CVE-2025-49177: Xorg/TigerVNC Data Leak Exposes Sensitive Information on Red Hat Systems

A data leak vulnerability, identified as CVE-2025-49177, has been discovered in the XFIXES extension of Xorg-x11-server and TigerVNC. This flaw can allow a local user to potentially expose sensitive information from previous requests on vulnerable Red Hat Enterprise Linux systems. Read on to understand the details of this vulnerability, its potential impact, and recommended steps to mitigate the risk.

Vulnerability Details

• CVE ID: CVE-2025-49177
• Description: The XFixesSetClientDisconnectMode handler in the XFIXES extension does not properly validate the request length. This allows a malicious client to read unintended memory from previous requests, potentially exposing sensitive information.
• CVSS Score: 5.5 (Medium)
• CVSS Vector: CVSS:3.1/AV:L/AC:L/PR:L/UI:N/S:U/C:H/I:N/A:N
• CVSS Explanation: This vulnerability has a CVSS score of 5.5, indicating a medium severity. The attack vector is local (AV:L), meaning an attacker needs local access to the system. The attack complexity is low (AC:L), meaning the exploit is relatively easy to execute. Low privileges are required (PR:L), and there is no user interaction (UI:N).
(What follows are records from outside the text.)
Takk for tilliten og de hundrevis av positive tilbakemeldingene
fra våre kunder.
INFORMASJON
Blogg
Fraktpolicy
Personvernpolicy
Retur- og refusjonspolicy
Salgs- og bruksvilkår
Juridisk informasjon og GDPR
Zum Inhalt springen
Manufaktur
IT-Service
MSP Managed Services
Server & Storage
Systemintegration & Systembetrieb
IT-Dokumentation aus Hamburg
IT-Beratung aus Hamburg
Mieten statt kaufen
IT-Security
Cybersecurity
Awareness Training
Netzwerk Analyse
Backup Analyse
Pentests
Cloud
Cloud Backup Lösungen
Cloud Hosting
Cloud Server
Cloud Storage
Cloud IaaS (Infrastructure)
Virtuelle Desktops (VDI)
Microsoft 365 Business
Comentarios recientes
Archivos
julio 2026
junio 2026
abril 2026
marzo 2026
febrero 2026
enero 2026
The primary impact is on confidentiality (C:H), meaning an attacker could gain access to sensitive information, but there is no impact on integrity or availability.
• Exploit Requirements: Local access to a vulnerable system with the ability to send XFIXES extension requests.
• Affected Vendor: Red Hat
• Affected Products: Red Hat Enterprise Linux 6, 7, 8, and 9 with affected versions of xorg-x11-server, xorg-x11-server-Xwayland, and tigervnc.
• Affected Versions: Refer to Red Hat Security Advisory RHSA-2025:9304 for specific affected versions.
• CWE: CWE-200 - Exposure of Sensitive Information to an Unauthorized Actor
• CWE Explanation: CWE-200 describes a vulnerability where an application inadvertently exposes sensitive information, such as passwords, API keys, or other confidential data, to an unauthorized actor. In this case, the flaw in the XFIXES extension allows an attacker to read memory that they should not have access to, potentially revealing such sensitive information.

Timeline of Events

• 2025-06-03: Reported to Red Hat.
• 2025-06-17: Vulnerability publicly disclosed.
• 2025-06-17: Red Hat Security Advisory RHSA-2025:9304 Released.
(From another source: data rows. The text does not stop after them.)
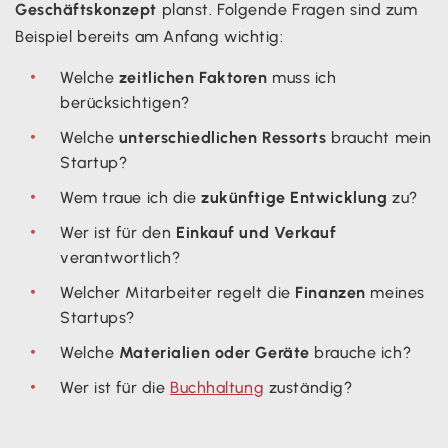
Geschäftskonzept
planst. Folgende Fragen sind zum
Beispiel bereits am Anfang wichtig:
Welche
zeitlichen Faktoren
muss ich
berücksichtigen?
Welche
unterschiedlichen Ressorts
braucht mein
Startup?
Wem traue ich die
zukünftige Entwicklung
zu?
Wer ist für den
Einkauf und Verkauf
verantwortlich?
Welcher Mitarbeiter regelt die
Finanzen
meines
Startups?
Welche
Materialien oder Geräte
brauche ich?
Wer ist für die
Buchhaltung
zuständig?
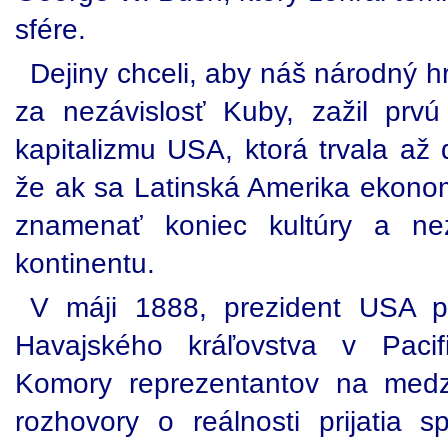
sfére.
Dejiny chceli, aby náš národný h
za nezávislosť Kuby, zažil prv
kapitalizmu USA, ktorá trvala až 
že ak sa Latinská Amerika ekonom
znamenať koniec kultúry a nez
kontinentu.
V máji 1888, prezident USA p
Havajského kráľovstva v Paci
Komory reprezentantov na medz
rozhovory o reálnosti prijatia s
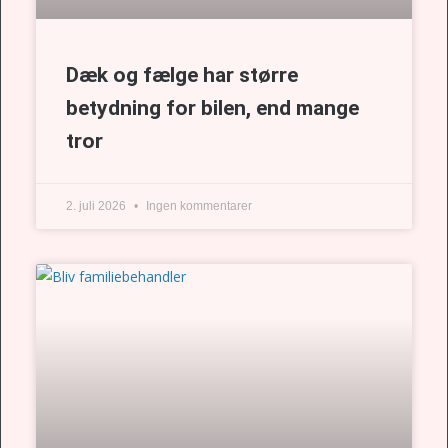
Dæk og fælge har større
betydning for bilen, end mange
tror
2. juli 2026
Ingen kommentarer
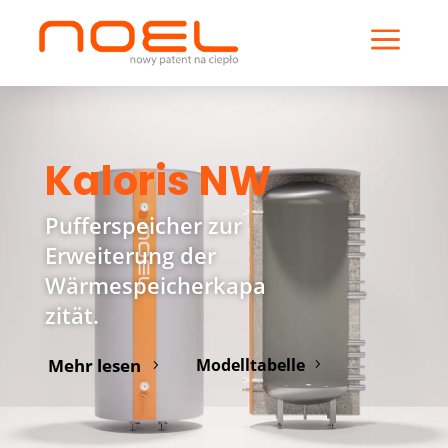
a
Kaloris NW
Pufferspeicher zur
Erweiterung der
Wärmespeicherkapa
zität.
Mehr lesen
Modelltabelle
5
5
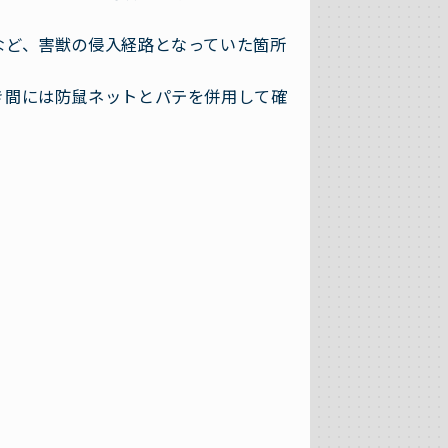
など、害獣の侵入経路となっていた箇所
き間には防鼠ネットとパテを併用して確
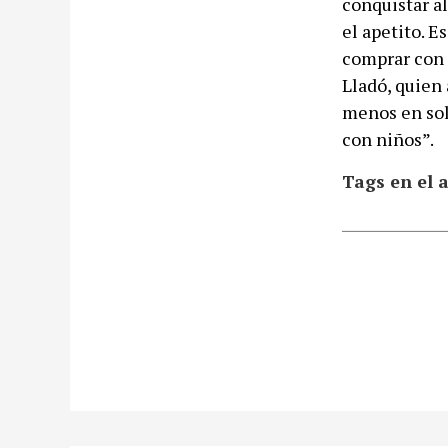
conquistar al
el apetito. E
comprar con 
Lladó, quien
menos en sol
con niños”.
Tags en el a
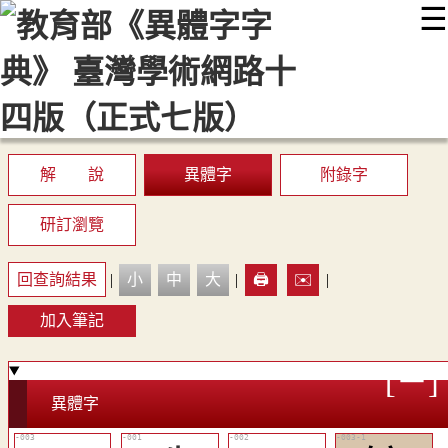
☰
:::
最新消息
常見問題
編輯說明
字典附錄
使用說明
顯示模式
網站導覽
EN
解 說
異體字
附錄字
研訂瀏覽
回查詢結果
|
小
中
大
|
🖨️
✉️
|
加入筆記
異體字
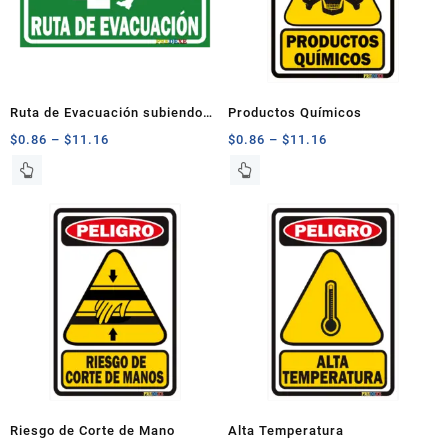
Ruta de Evacuación subiendo
Productos Químicos
gradas Izquierda
$
0.86
–
$
11.16
$
0.86
–
$
11.16
Este
Este
producto
producto
tiene
tiene
múltiples
múltiples
variantes.
variantes.
Las
Las
opciones
opciones
se
se
pueden
pueden
elegir
elegir
en
en
la
la
página
página
Riesgo de Corte de Mano
Alta Temperatura
de
de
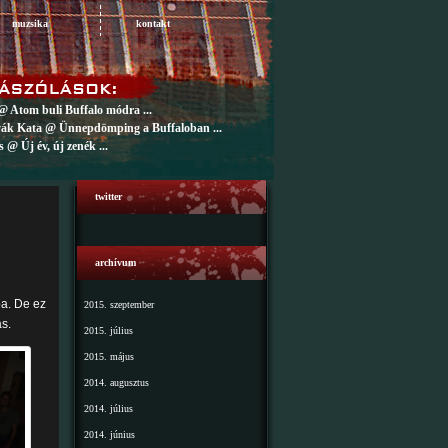
muzsika
kontakt
@ Atom buli Buffalo módra ...
ák Kata @ Ünnepdömping a Buffaloban ...
 @ Új év, új zenék ...
twitter
archívum
ba. De ez
2015. szeptember
ás.
2015. július
2015. május
2014. augusztus
2014. július
2014. június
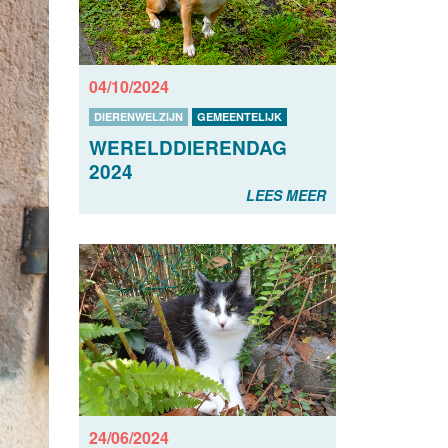
04/10/2024
DIERENWELZIJN
GEMEENTELIJK
WERELDDIERENDAG
2024
LEES MEER
24/06/2024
Exploitability & Real-World Risk

While the exploit requires local access, the potential impact of this vulnerability is significant. In shared environments, such as virtual machines or containerized setups, a compromised user could potentially use this flaw to gain access to sensitive information belonging to other users or the system itself. The vulnerability could be exploited to steal credentials, configuration files, or other sensitive data. Although the attack complexity is low, successful exploitation depends on the attacker's ability to craft specific XFIXES requests and analyze the leaked memory for useful information.

Recommendations

• Apply the Patch: The most effective solution is to apply the security patches provided by Red Hat. Refer to Red Hat Security Advisory RHSA-2025:9304 for specific instructions.
• Restrict Local Access: Limit local access to systems where possible. Use strong passwords and multi-factor authentication.
• Monitor System Logs: Monitor system logs for suspicious activity related to Xorg-x11-server and TigerVNC.

Technical Insight

The vulnerability stems from a lack of input validation in the XFixesSetClientDisconnectMode handler. This handler is responsible for setting the disconnect mode for a client using the XFIXES extension. The handler does not properly check the length of the request, allowing an attacker to send a request that is larger than expected. This causes the handler to read memory beyond the intended buffer, potentially exposing sensitive information from previous requests.

Credit to Researcher(s)

Red Hat would like to thank Julian Suleder and Nils Emmerich for reporting this issue.

References

• CVE-2025-49177
• RHSA-2025:9304
• RHBZ#2369955

Tags

CVE-2025-49177 Xorg TigerVNC Red Hat Data Leak Security Vulnerability XFIXES Information Disclosure RHEL

Summary: A data leak vulnerability (CVE-2025-49177) exists in the XFIXES extension of Xorg-x11-server and TigerVNC, potentially allowing a local user to expose sensitive information on Red Hat Enterprise Linux systems. Apply the provided patches and restrict local access to mitigate this risk.

CVE ID: CVE-2025-49177

Risk Analysis: Successful exploitation could allow an attacker to steal credentials, configuration files, or other sensitive data, potentially leading to further compromise of the system or network.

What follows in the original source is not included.